I'm new to scikit-learn. I'm trying use preprocessing. OneHotEncoder to encode my training and test data. After encoding I tried to train Random forest classifier using that data. But I get the following error when fitting. (Here the error trace)
99 model.fit(X_train, y_train)
100 preds = model.predict_proba(X_cv)[:, 1]
101
C:\Python27\lib\site-packages\sklearn\ensemble\forest.pyc in fit(self, X, y, sample_weight)
288
289 # Precompute some data
--> 290 X, y = check_arrays(X, y, sparse_format="dense")
291 if (getattr(X, "dtype", None) != DTYPE or
292 X.ndim != 2 or
C:\Python27\lib\site-packages\sklearn\utils\validation.pyc in check_arrays(*arrays, **options)
200 array = array.tocsc()
201 elif sparse_format == 'dense':
--> 202 raise TypeError('A sparse matrix was passed, but dense '
203 'data is required. Use X.toarray() to '
204 'convert to a dense numpy array.')
TypeError: A sparse matrix was passed, but dense data is required. Use X.toarray() to convert to a dense numpy array.
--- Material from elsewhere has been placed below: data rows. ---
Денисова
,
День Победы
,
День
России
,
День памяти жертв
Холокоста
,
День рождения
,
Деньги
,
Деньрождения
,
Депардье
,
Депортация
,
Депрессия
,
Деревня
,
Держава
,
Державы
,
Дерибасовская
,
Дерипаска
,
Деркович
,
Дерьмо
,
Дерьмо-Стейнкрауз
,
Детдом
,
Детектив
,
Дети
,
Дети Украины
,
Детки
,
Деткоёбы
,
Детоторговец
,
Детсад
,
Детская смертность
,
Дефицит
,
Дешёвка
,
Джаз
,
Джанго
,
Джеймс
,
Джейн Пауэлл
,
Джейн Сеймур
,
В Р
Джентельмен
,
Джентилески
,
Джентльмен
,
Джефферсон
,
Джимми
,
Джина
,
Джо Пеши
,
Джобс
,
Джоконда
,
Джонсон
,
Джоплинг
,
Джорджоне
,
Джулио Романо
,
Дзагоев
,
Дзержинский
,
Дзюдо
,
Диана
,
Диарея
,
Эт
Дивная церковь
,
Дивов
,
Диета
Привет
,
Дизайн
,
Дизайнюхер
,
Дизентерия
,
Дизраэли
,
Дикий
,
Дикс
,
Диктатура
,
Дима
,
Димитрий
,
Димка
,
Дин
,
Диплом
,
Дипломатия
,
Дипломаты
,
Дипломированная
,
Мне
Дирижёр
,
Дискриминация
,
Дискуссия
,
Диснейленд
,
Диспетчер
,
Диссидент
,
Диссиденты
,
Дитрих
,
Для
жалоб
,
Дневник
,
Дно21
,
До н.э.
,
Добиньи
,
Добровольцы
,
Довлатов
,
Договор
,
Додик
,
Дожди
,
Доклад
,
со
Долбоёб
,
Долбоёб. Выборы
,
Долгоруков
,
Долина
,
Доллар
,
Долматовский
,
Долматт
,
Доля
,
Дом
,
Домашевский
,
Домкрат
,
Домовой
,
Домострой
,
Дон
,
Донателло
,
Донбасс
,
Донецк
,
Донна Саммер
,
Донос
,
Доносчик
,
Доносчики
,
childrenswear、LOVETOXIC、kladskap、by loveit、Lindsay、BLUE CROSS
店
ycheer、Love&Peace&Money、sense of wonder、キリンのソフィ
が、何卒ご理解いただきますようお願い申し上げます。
I tried to convert the sparse matrix into dense using X.toarray() and X.todense() But when I do that, I get the following error trace.
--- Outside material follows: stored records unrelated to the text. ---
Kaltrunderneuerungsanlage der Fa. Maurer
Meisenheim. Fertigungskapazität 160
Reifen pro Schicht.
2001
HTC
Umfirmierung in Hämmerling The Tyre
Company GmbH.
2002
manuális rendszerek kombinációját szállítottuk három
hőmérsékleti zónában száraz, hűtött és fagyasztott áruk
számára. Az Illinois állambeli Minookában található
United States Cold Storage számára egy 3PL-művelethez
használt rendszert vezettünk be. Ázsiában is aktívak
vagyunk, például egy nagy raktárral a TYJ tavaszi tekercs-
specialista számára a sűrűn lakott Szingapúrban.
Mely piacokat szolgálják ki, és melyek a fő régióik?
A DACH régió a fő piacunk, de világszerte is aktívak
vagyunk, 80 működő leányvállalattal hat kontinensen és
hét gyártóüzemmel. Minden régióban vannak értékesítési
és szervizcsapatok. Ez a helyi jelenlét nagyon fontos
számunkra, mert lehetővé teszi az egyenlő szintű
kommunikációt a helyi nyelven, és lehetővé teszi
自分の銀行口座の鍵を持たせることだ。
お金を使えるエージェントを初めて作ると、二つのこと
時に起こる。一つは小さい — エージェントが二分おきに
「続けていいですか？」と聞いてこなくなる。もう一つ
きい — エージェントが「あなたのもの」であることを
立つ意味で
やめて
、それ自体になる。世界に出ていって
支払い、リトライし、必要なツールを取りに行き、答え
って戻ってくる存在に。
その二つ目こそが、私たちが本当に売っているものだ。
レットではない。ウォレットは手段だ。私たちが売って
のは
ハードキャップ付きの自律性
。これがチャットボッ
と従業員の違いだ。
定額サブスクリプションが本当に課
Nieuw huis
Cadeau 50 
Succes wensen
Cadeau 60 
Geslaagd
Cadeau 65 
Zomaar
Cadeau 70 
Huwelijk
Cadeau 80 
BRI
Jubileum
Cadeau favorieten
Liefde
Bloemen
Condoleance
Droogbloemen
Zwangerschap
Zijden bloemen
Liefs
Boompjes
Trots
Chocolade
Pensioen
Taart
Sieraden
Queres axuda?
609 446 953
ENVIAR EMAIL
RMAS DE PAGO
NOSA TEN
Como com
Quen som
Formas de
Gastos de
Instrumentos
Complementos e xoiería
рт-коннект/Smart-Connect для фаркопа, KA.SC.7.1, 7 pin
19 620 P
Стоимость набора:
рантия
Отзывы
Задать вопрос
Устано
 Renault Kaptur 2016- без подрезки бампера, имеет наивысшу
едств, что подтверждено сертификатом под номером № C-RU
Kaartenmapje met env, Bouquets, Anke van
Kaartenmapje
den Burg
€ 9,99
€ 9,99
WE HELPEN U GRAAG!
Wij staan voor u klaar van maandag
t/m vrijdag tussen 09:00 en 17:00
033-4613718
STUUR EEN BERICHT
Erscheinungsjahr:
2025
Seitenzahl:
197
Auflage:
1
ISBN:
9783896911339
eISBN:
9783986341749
99 model.fit(X_train.toarray(), y_train)
100 preds = model.predict_proba(X_cv)[:, 1]
101
C:\Python27\lib\site-packages\scipy\sparse\compressed.pyc in toarray(self)
548
549 def toarray(self):
--> 550 return self.tocoo(copy=False).toarray()
551
552 ##############################################################
C:\Python27\lib\site-packages\scipy\sparse\coo.pyc in toarray(self)
236
237 def toarray(self):
--> 238 B = np.zeros(self.shape, dtype=self.dtype)
239 M,N = self.shape
240 coo_todense(M, N, self.nnz, self.row, self.col, self.data, B.ravel())
ValueError: array is too big.
Can anyone help me to fix this.
Thank you
sklearn random forests do not work on sparse input and your dataset shape is to large and too sparse for a dense version to fit in memory.
You probably have some categorical features with a much to large cardinality (for instance a free text field or unique entry ids). Try to drop those features and start over.